Computing truth values of sentences of arithmetic, or: Math is hard

Previously I talked about the arithmetic hierarchy for sets, and how it relates to the decidability of sets. There’s also a parallel notion of the arithmetic hierarchy for sentences of Peano arithmetic, and it relates to the difficulty of deciding the truth value of those sentences.

Truth value here and everywhere else in this post refers to truth value in the standard model of arithmetic. Truth value in the sense of “being true in all models of PA” is a much simpler matter; PA is recursively axiomatizable and first order logic is sound and complete, so any sentence that’s true in all models of PA can be eventually proven by a program that enumerates all the theorems of PA. So if a sentence is true in all models of PA, then there’s an algorithm that will tell you that in a finite amount of time (though it will run forever on an input that’s false in some models).

Not so for truth in the standard model! As we’ll see, whether a sentence evaluates to true in the standard model of arithmetic turns out to be much more difficult to determine in general.
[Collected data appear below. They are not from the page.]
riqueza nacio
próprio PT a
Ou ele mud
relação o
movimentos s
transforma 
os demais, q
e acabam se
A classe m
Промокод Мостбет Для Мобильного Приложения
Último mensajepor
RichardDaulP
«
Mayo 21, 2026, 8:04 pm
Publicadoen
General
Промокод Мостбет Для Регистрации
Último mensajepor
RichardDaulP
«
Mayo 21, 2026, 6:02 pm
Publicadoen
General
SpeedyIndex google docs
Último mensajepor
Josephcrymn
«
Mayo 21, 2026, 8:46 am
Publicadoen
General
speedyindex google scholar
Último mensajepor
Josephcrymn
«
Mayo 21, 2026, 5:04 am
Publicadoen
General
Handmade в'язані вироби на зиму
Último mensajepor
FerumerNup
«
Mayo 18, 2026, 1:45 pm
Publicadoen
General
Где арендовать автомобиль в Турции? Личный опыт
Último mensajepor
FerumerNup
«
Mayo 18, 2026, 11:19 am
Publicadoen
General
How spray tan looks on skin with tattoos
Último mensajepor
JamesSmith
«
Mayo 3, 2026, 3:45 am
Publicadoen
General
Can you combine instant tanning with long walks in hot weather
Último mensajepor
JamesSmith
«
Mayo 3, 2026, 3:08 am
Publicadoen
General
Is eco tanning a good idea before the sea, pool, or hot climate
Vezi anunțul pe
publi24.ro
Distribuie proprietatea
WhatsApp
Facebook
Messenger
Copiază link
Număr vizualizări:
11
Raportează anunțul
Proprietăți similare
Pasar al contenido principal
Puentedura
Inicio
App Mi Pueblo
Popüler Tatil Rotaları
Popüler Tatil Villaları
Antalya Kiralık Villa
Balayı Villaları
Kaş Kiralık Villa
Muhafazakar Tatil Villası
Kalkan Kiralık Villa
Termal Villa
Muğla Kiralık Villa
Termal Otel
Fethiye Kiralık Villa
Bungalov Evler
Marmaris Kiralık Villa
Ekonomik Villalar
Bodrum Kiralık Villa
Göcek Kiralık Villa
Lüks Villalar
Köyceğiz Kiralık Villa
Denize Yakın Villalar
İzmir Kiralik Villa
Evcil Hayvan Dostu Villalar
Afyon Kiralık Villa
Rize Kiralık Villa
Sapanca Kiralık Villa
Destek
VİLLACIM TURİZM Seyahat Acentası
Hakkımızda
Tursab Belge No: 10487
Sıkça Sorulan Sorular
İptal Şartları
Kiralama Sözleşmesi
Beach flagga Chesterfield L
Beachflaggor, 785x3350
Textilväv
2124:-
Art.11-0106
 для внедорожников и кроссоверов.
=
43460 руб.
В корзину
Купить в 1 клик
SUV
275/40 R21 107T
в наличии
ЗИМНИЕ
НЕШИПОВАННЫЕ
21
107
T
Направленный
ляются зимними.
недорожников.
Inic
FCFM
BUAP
Only for the simplest sentences can you decide their truth value using an ordinary Turing machine. And the set of all sentences is in some sense infinitely uncomputable (you’ll see in a bit in what sense exactly this is).

What we’ll discuss is a way to convert sentences of Peano arithmetic to computer programs. Before diving into that, though, one note of caution is necessary: the arithmetic hierarchy for sentences is sometimes talked about purely syntactically (just by looking at the sentence as a string of symbols) and other times is talked about semantically (by looking at logically equivalent sentences). Here I will be primarily interested in the entirely-syntactic version of the arithmetic hierarchy. If you’ve only been introduced to the semantic version of the hierarchy, what you see here might differ a bit from what you recognize.

Let’s begin!

The simplest types of sentences have no quantifiers at all. For instance…

0 = 0
2 ⋅ 2 < 7
(2 + 2 = 4) → (2 ⋅ 2 = 4)

Each of these sentences can be translated into a program quite easily, since +, ⋅, =, and < are computable. We can translate the → in the third sentence by converting it into a conjunction:

## (2 + 2 = 4) → (2 ⋅ 2 = 4)
not(2 + 2 == 4 and not 2 * 2 == 4)

Slightly less simple-looking are sentences with bounded quantifiers:

∀x < 10 (x + 0 = x)
∃x < 100 (x + x = x)
∀x < 5 ∃y < 7 (x > 1 → x⋅y = 12)
∃x < 5 ∀y < x ∀z < y (y⋅z ≠ x)

In each of these examples, the bounded quantifier could in principle be expanded out, leaving us with a finite quantifier-free sentence. This should suggest to us that adding bounded quantifiers doesn’t actually increase the computational difficulty.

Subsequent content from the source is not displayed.